Thursday, May 10, 2018

OpenWRT on a Ubiquiti EdgeRouterX - Part II

So in Part I, I built the source from scratch and generated an image that I could load onto a Ubiquiti EdgeRouterX device.

This worked - in the sense that I was able to boot that image and get a functional and working OpenWRT (LEDE) image.

The router handed me an IP address like it should have. The router was passing my packets out to the web and back, performing its SNAT functions like a good little router should.

The problems started when I tried to use the package manager.

The first problem I ran into using the package manager was the fact that the urls in the feeds.conf file were not resolving. They were all using openwrt.git.org. This may have been because the git sites for openwrt were down (temporarily). I fixed these urls by looking out on the web for the actual github urls, and commenting out the git.org sites and using the github sites instead.

Once I fixed this issue, I noticed that I kept getting an error from the opkg utility about having zero bytes in the overlay file system.

In looking, I did not have an /overlay file system. I had a directory off the root directory called /overlay.

In doing a google search on this issue I found a number of forum posts but when you clicked them, they links timed out.

Clearly, something went wrong when I built the image.

I typed the mount command, and saw a / mounted on a rootfs file system. I saw a tmpfs on /tmp. But no overlay. I didn't really understand the overlay file system anyway, so I was in trouble there. I knew enough to believe I might be able to manually mount this file system on a device, but I didn't see the device and things looked quite intimidating.

I began to realize that I was quite screwed. I had a router that I could not administratively update or manage because the file system was not "correct". I considered paper clipping (hard reset) the router, but I wasn't sure what that would do since I had replaced the original flash image from Ubiquiti with the one from OpenWRT. It seemed risky to do that.

I finally found a page that allowed me to take a more sensible risk. I found a page that had hardware / firmware images, and I decided to "upgrade" my router with the new image listed on this page. I wasn't sure if that would actually fix the file system layout on the flash or not, and I suspected it wouldn't, but I gave it a try nonetheless.

So after downloading the new flash image, I discovered another issue. This image I had built did not include the Luci GUI, so I needed to do anything and everything via command line. I found a way to upgrade the router via command line with this link:

https://openwrt.org/docs/guide-user/installation/sysupgrade.cli

Using ssh, I copied the downloaded image into a temporary directory and ran the command:
sysupgrade -v /tmp/*.bin
And - lo and behold - after rebooting, I got a new, much superior image and experience. I had the Luci GUI. The file system looked proper.


Now we have a /dev/root on /rom of type squashfs - something we did not see before.
Most importantly, we see the overlayfs mounted on the / folder in a directory called /overlay.
And some others we did not see before, either.

Things look better.

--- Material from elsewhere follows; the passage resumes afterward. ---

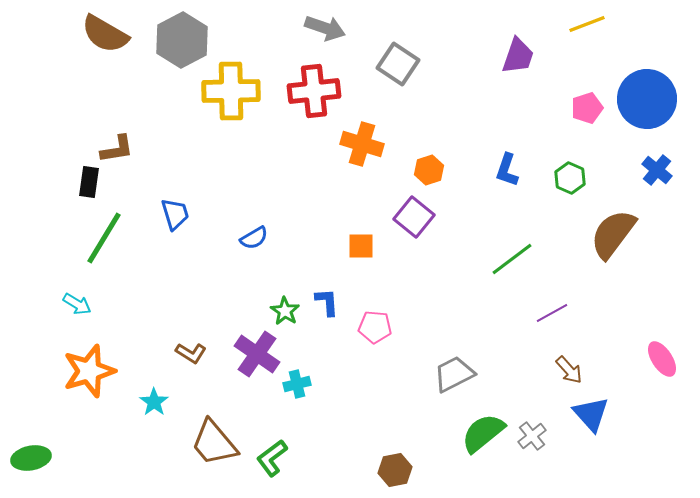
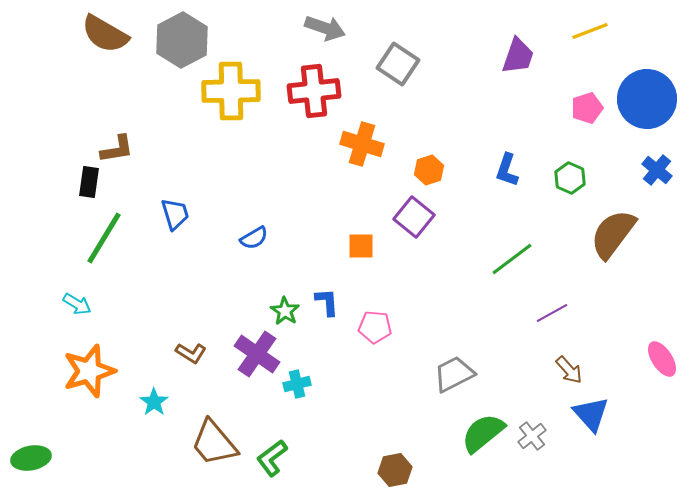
yellow line at (587, 24): moved 3 px right, 7 px down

We can launch a GUI and we can update our packages now. I installed OpenVPN, for example, which added itself to the "Services" menu.

Tuesday, May 8, 2018

OpenWRT on a Ubiquity EdgeRouterX - Part I

We have been using these Ubiquity EdgeRouter X devices for a while now in here (about a year). They're incredible devices; can't say enough about them.

We were curious to see if you could run OpenWRT on these.

The first thing we had to do is to get some intelligence on the device.

We could have cracked open the case and studied the circuit board, but we didn't do that. By using search engines, we were able to ascertain that it was a 32 bit MIPS processor (MIPS Technologies); MIPS32 1004K. They make a couple of renditions of these chips (i.e. MIPS321004Kc or MIPS321003Kf), the c standing for "coherent" and the f standing for "floating point".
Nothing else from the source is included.